### Task
Take each line from the entries that holds "Content" and copy it out.

+++ Given records +++

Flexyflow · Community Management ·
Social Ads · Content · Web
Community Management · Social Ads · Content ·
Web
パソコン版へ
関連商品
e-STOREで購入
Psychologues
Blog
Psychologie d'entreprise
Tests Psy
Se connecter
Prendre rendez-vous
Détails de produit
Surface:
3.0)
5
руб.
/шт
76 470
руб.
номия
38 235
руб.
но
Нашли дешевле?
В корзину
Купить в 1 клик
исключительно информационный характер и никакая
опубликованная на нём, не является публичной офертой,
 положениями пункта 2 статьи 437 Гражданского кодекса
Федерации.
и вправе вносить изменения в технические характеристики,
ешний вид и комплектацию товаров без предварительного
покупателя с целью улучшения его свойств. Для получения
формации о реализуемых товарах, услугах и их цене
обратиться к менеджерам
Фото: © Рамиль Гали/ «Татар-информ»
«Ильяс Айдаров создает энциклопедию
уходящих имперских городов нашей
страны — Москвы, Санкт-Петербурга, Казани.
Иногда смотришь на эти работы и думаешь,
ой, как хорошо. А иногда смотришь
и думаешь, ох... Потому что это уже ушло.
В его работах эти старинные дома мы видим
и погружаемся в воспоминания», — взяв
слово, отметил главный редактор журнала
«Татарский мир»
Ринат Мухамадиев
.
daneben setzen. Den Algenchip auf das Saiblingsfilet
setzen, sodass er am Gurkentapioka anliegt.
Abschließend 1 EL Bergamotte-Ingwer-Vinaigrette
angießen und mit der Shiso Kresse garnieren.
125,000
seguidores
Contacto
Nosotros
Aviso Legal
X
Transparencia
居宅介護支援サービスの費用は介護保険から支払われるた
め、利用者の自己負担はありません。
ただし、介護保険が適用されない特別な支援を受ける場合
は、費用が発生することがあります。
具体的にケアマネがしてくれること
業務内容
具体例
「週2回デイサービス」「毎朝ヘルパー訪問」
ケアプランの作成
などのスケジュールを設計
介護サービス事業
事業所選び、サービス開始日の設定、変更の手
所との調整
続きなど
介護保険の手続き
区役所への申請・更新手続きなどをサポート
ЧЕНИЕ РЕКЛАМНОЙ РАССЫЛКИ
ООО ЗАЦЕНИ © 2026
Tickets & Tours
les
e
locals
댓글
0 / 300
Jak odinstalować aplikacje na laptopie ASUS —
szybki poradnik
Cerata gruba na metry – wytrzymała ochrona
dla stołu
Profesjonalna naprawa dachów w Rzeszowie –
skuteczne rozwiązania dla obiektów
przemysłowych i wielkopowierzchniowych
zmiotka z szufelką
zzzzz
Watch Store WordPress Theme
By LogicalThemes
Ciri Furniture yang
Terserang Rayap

+++

### Solution to this exercise
Social Ads · Content · Web
Community Management · Social Ads · Content ·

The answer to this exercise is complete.